Caching 101
Caching reduces latency (memory access: ~100ns vs disk: ~10ms), reduces database load (cache absorbs 80-95% of reads), and reduces costs (fewer database.
When You Need Caching 101
Caching reduces latency (memory access: ~100ns vs disk: ~10ms), reduces database load (cache absorbs 80-95% of reads), and reduces costs (fewer database queries = smaller database needed). Every production system uses caching.
What It Is
Caching stores frequently accessed data in a fast storage layer (in-memory) so future requests can be served without hitting the slower origin (database, API, disk). Caching is the single most effective technique for improving system performance.
How It Works
Application requests data → check Redis cache → if hit, return cached data (1ms). If miss, query database (50ms), store result in Redis with TTL, return data. Subsequent requests for the same data hit the cache.
For write operations, you must decide how to keep the cache and database in sync (see caching strategies).
The Decision Framework
- Cache hit/miss: A hit means data was found in cache. A miss means data must be fetched from origin and cached for future use.
- Cache layers: Browser cache → CDN → Application cache (Redis) → Database query cache → OS page cache.
- Cacheability: Cache data that is read frequently, changes infrequently, and is expensive to compute. Do NOT cache sensitive data or rapidly changing data.
- TTL (Time to Live): Every cache entry should have an expiration time. Prevents serving infinitely stale data.
- Cache warming: Pre-populate the cache before traffic arrives (after deployment, after cache flush) to avoid a thundering herd of cache misses.
What the Industry Uses
Facebook caches social graph data in Memcached — 75 billion requests per day served from cache.
Twitter caches timelines in Redis. When you open Twitter, your feed is served from cache, not computed on the fly.
Stack Overflow caches HTML fragments, query results, and user sessions in Redis, serving millions of requests per second.
Performance and Tradeoffs
- Freshness vs Performance: Longer TTL = faster but potentially stale. Shorter TTL = fresher but more origin hits.
- Memory vs Hit rate: Bigger cache = higher hit rate but more expensive.
- Consistency: Cache and database can get out of sync if invalidation fails.
Mistakes Engineers Make
- Caching without a TTL — stale data stays forever
- Not handling cache misses gracefully — thundering herd crashes the database
- Caching too much — fills memory with rarely accessed data
- Not monitoring cache hit rate — a low hit rate means caching is not helping
Practice These Interview Questions
- What is caching and why is it important?
- What data is suitable for caching?
- What is cache invalidation and why is it hard?
- What is a thundering herd problem?
Caching in .NET Applications
The .NET ecosystem provides multiple caching layers, from in-memory to distributed:
IMemoryCache for single-server caching — built into ASP.NET Core, zero configuration:
// Register in Program.cs
builder.Services.AddMemoryCache();
// Use in your service
public class CatalogService
private readonly IMemoryCache _cache;
public Product GetProduct(int id)
return _cache.GetOrCreate($"product:{id}", entry =>
entry.AbsoluteExpirationRelativeToNow = TimeSpan.FromMinutes(5);
return _dbContext.Products.Find(id);
);
IDistributedCache for multi-server caching — backed by Redis in production.

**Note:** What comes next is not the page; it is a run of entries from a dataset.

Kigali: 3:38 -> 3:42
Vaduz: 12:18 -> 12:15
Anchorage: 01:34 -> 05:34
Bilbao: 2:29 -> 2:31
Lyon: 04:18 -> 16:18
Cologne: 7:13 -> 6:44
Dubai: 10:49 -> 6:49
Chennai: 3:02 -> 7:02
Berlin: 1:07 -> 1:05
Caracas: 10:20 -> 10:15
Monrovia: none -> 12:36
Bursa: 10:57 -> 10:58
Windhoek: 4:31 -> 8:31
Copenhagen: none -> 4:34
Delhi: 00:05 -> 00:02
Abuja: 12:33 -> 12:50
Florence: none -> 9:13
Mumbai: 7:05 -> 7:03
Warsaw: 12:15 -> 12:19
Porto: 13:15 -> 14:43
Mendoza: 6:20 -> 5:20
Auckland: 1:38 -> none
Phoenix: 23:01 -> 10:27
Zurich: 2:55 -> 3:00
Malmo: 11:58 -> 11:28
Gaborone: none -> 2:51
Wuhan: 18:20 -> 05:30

This is critical when you have multiple application servers behind a load balancer. Every server must see the same cached data.

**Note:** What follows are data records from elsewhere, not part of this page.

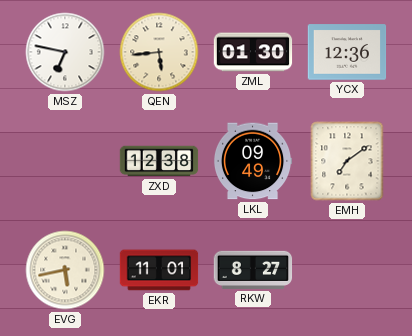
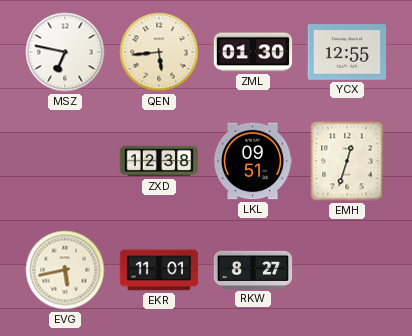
YCX: 12:36 -> 12:55
LKL: 09:49 -> 09:51
EMH: 7:09 -> 12:33
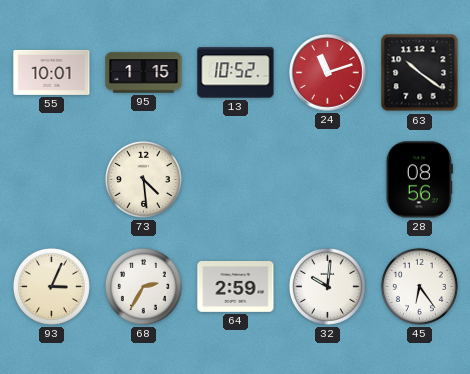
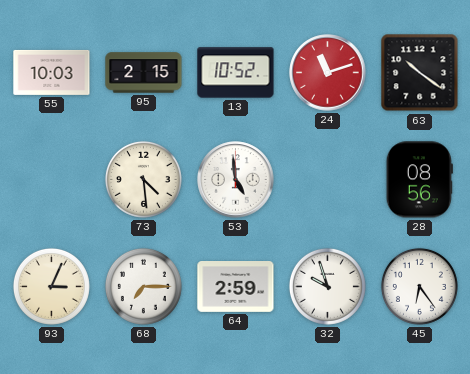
55: 10:01 -> 10:03
95: 1:15 -> 2:15
53: none -> 4:59
68: 2:35 -> 7:15
32: 10:01 -> 9:57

Response Caching Middleware — cache entire HTTP responses at the middleware level. Add [ResponseCache(Duration = 60)] to controller actions for static content like product pages or blog posts.

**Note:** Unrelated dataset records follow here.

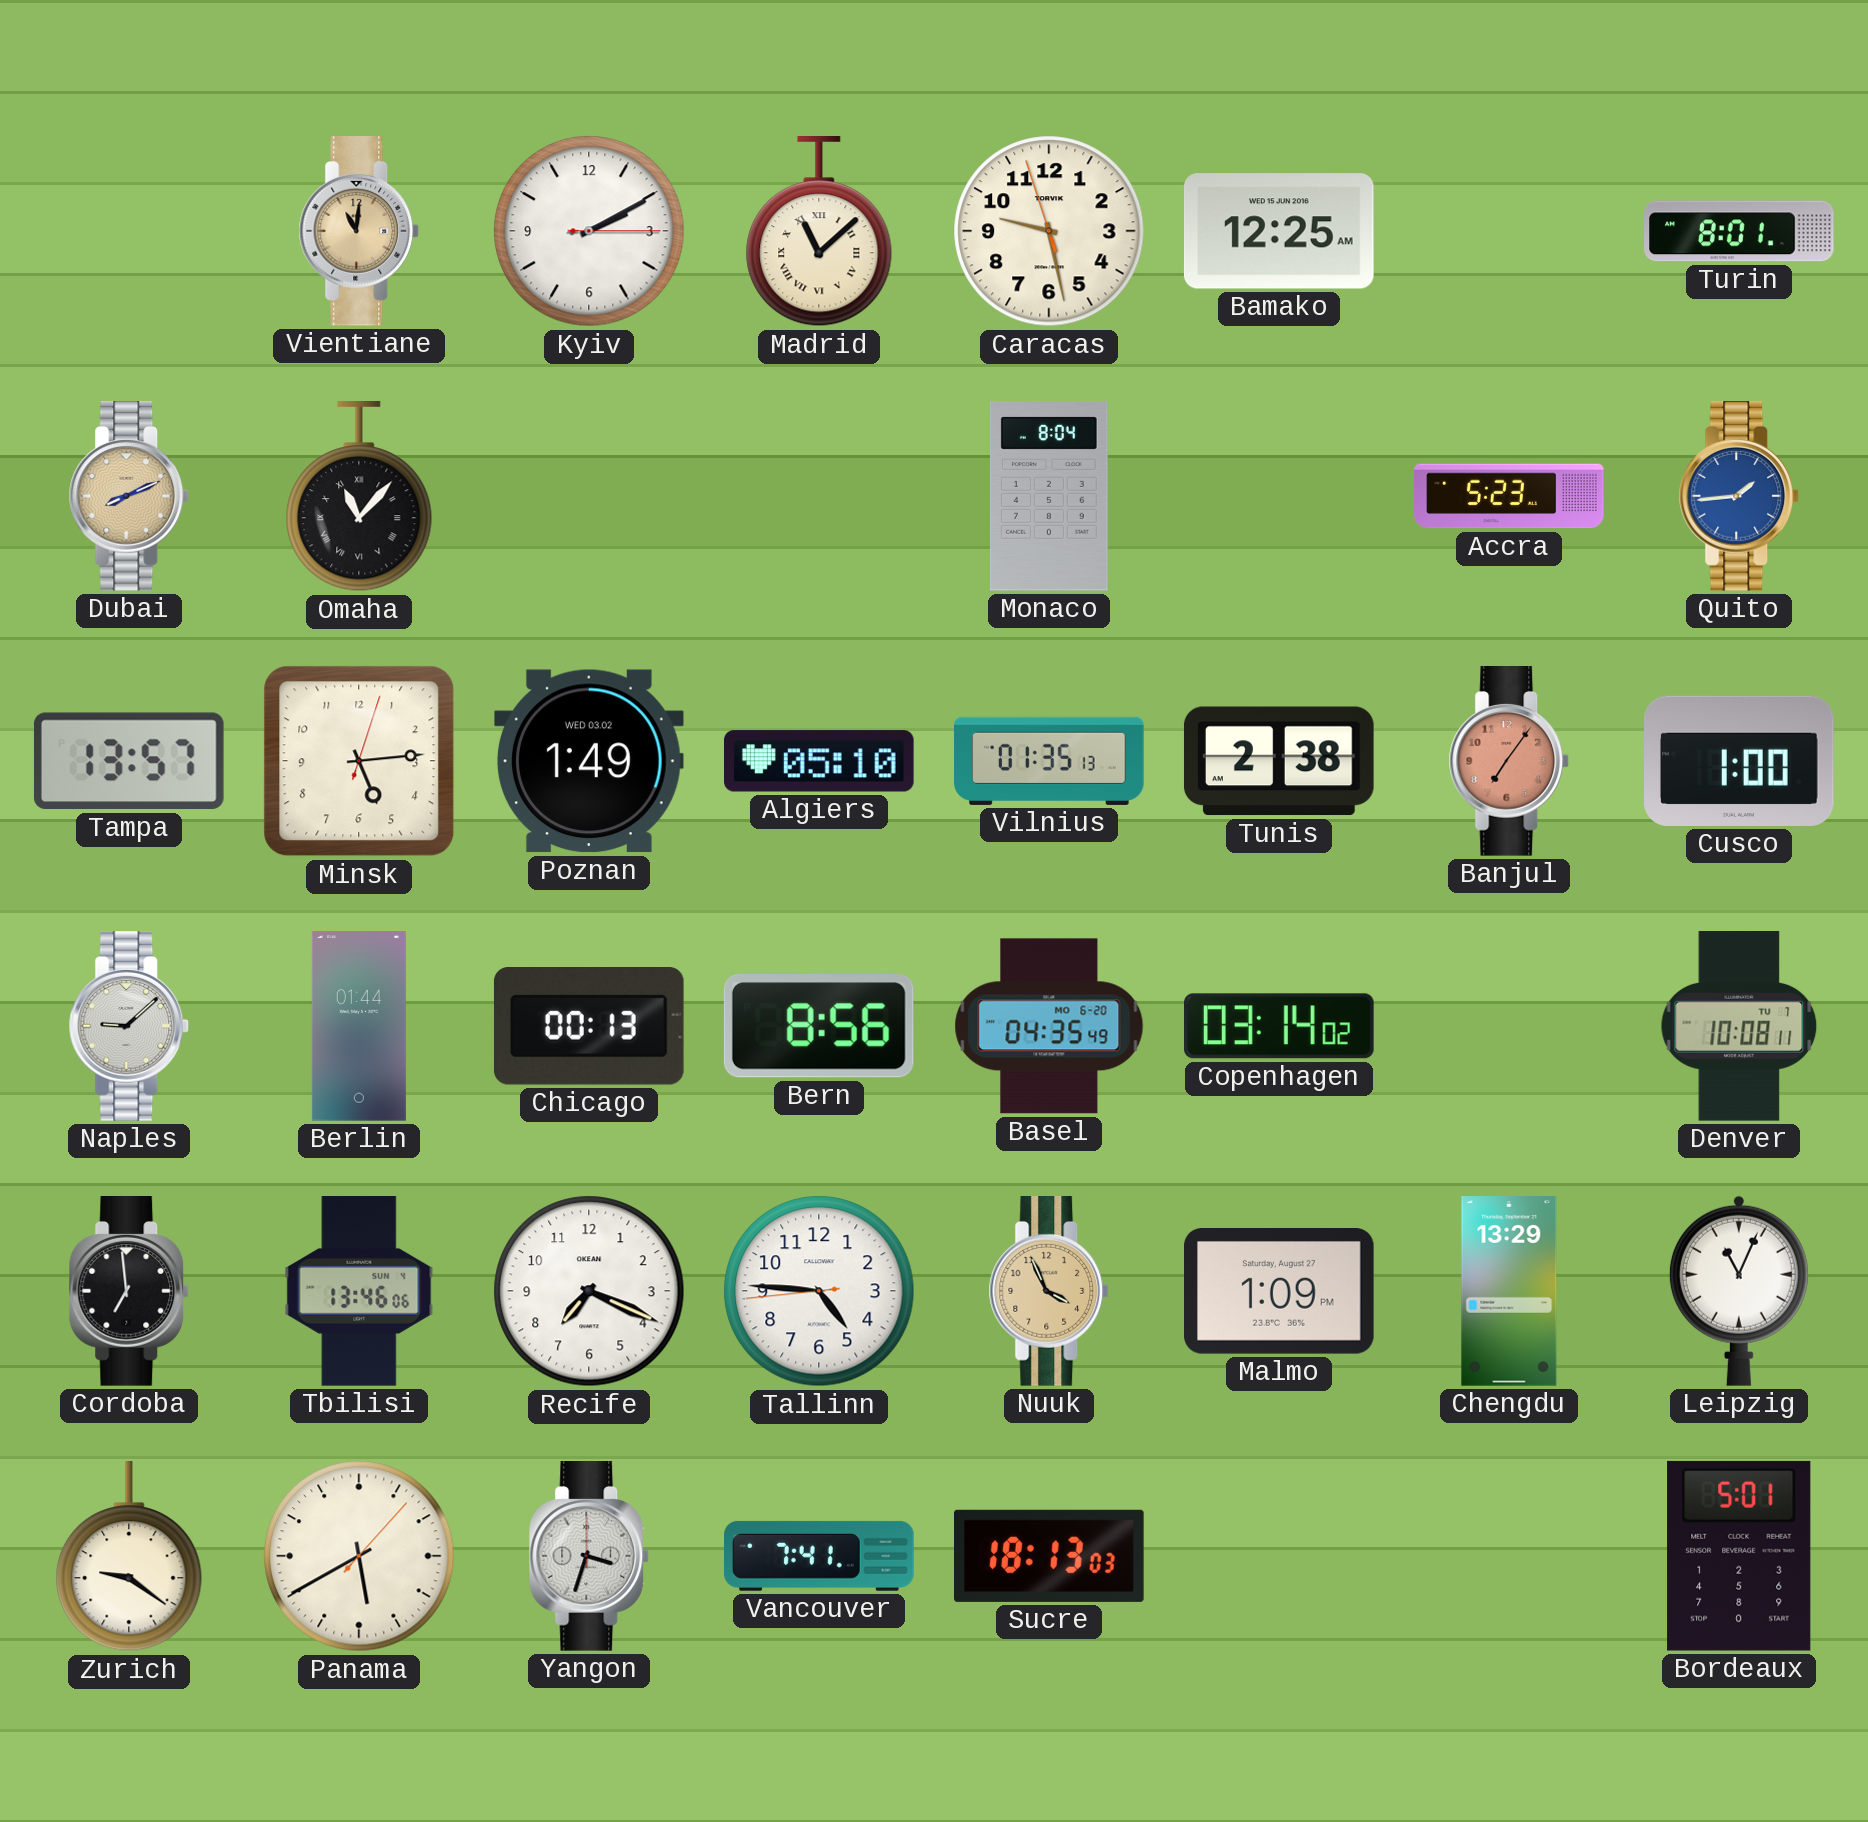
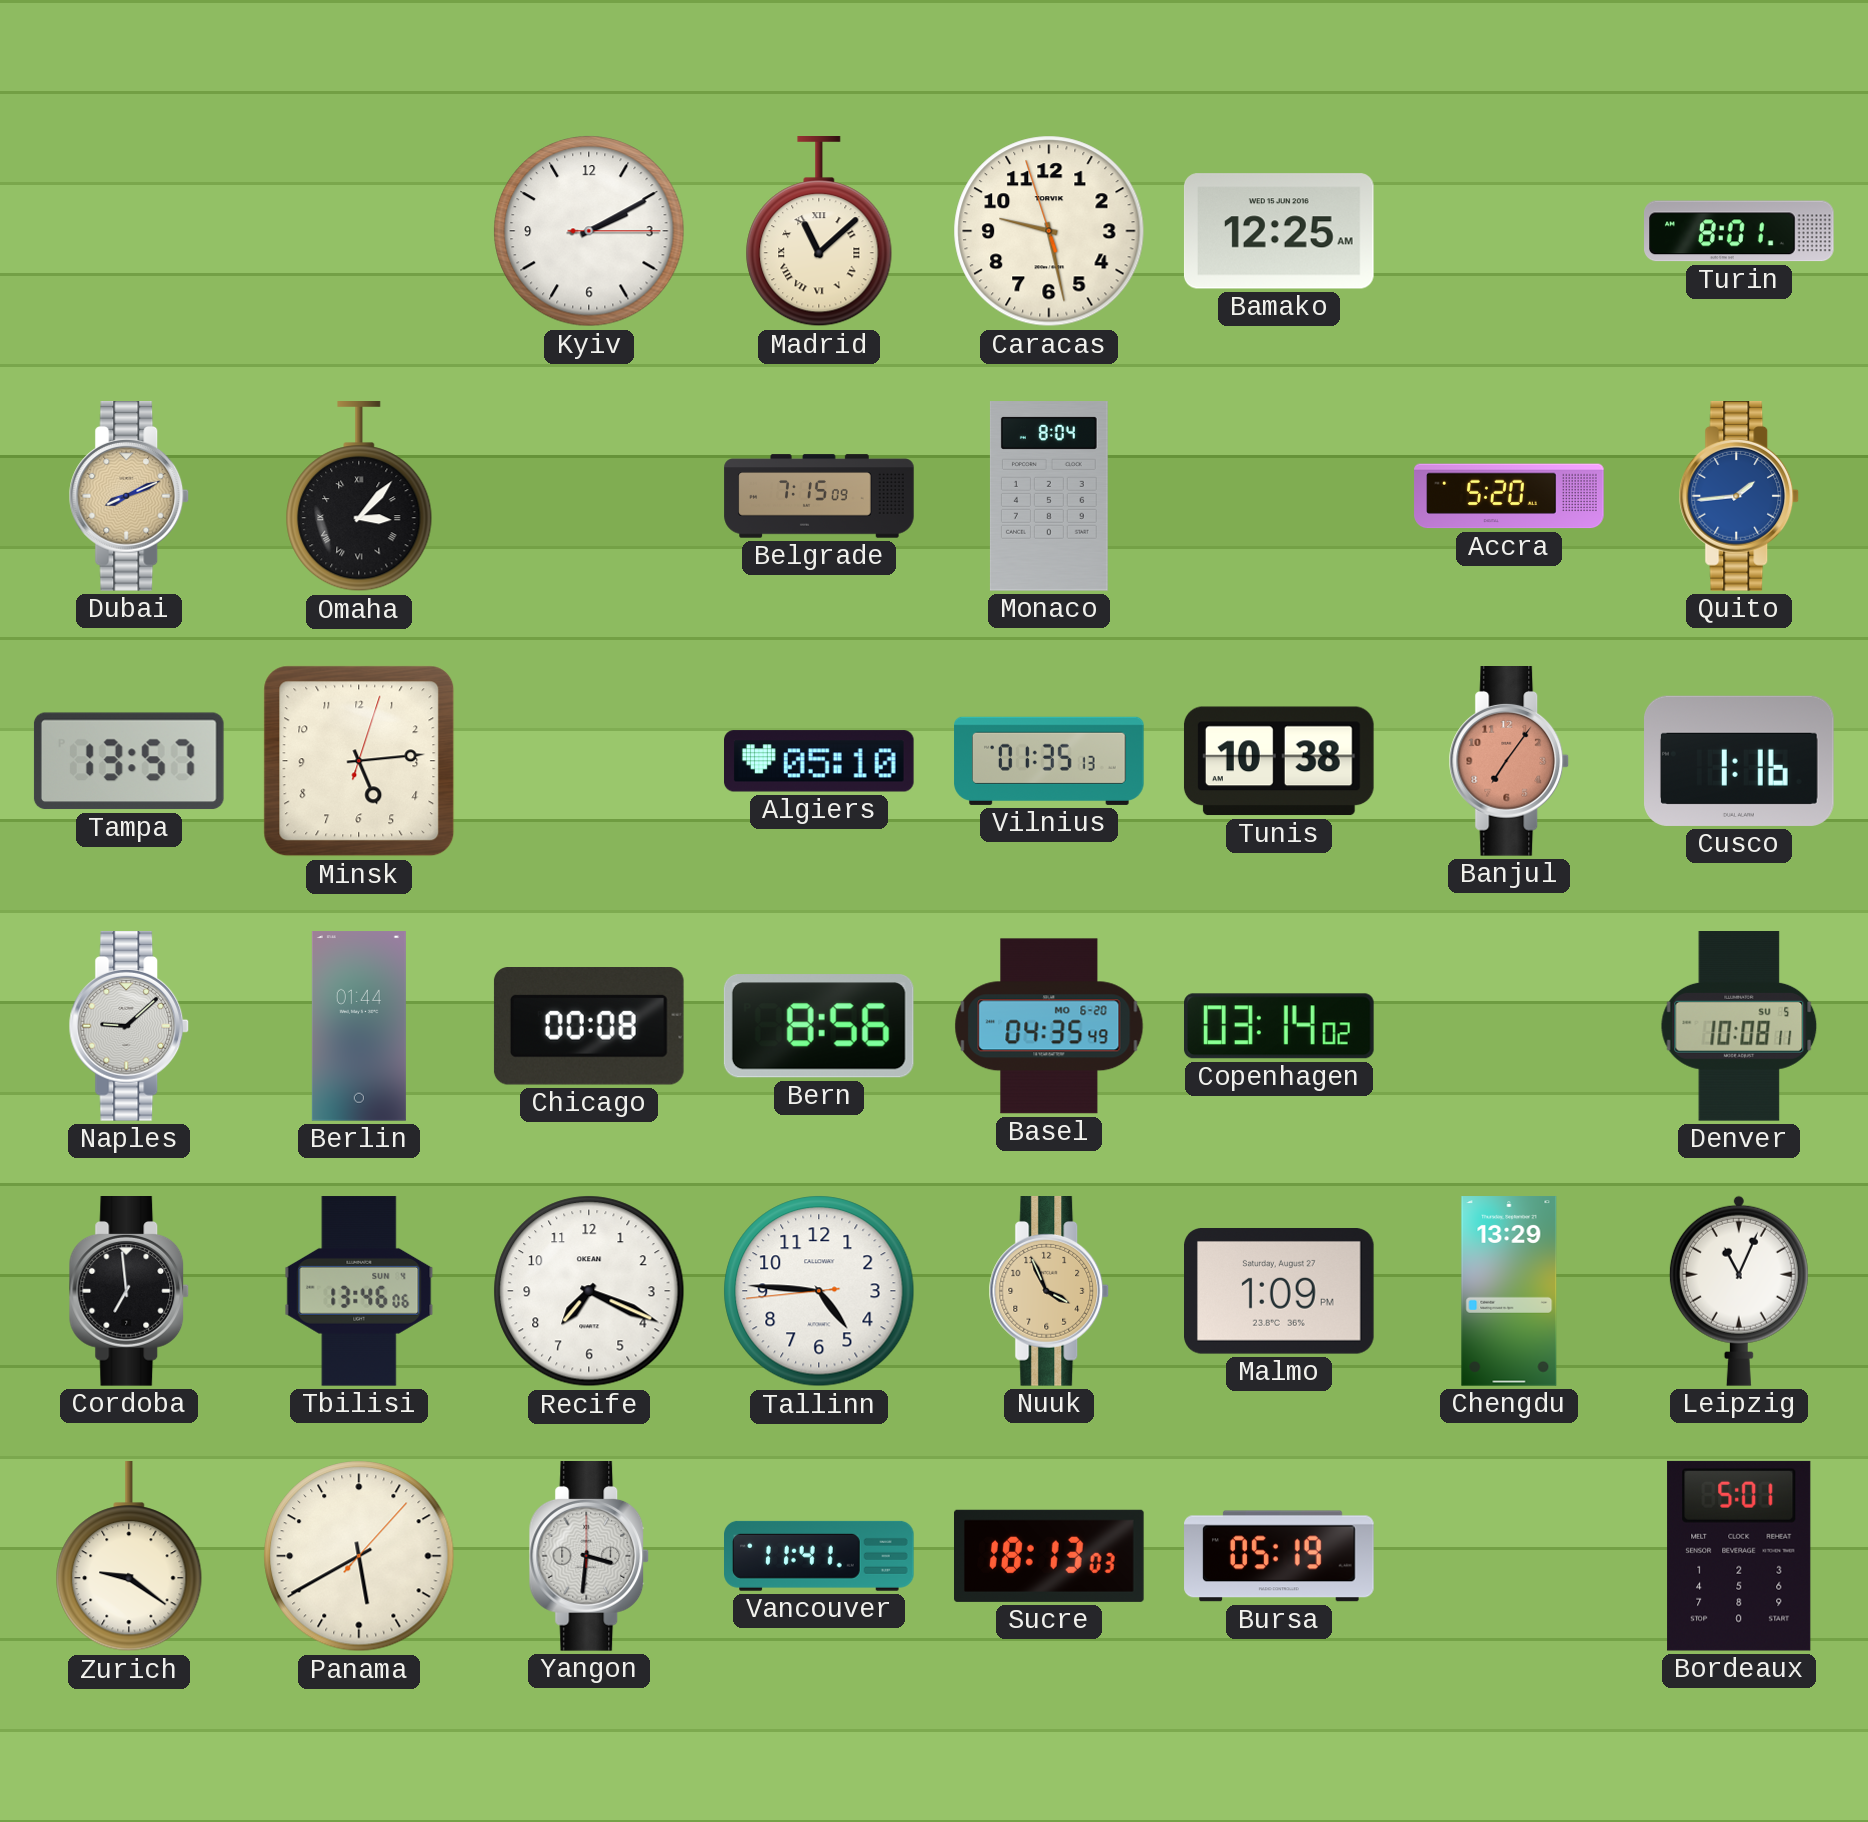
Vientiane: 11:01 -> none
Omaha: 11:07 -> 3:07
Belgrade: none -> 7:15
Accra: 5:23 -> 5:20
Poznan: 1:49 -> none
Tunis: 2:38 -> 10:38
Cusco: 1:00 -> 1:16
Chicago: 00:13 -> 00:08
Denver date: TU 7 -> SU 5
Yangon: 3:33 -> 3:31
Vancouver: 7:41 -> 11:41
Bursa: none -> 05:19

Real example at scale: Microsoft Teams (built on .NET) caches user presence data, channel memberships, and recent messages in Redis. When you open Teams and see "2 unread messages" instantly, that is coming from cache — not a database query.
Further Reading
The Real-World Incident That Made This Famous
Understanding Caching 101 became critical after multiple high-profile production incidents at major tech companies. When systems handle millions of users, even small misunderstandings about Caching 101 can lead to cascading failures that cost millions in lost revenue and erode user trust. Companies like Netflix, Google, Amazon, and Meta have all invested heavily in mastering Caching 101 because they learned the hard way that ignoring it leads to outages.
The key lesson from these incidents: Caching 101 is not just a theoretical concept — it is a practical skill that separates engineers who build resilient systems from those who build fragile ones.
How Senior Engineers Think About This
Senior engineers approach Caching 101 differently from textbook definitions. Instead of memorizing rules, they build mental models. They ask: "What problem does Caching 101 solve? When does it fail? What are the alternatives?" This problem-first thinking leads to better design decisions because every system has unique constraints.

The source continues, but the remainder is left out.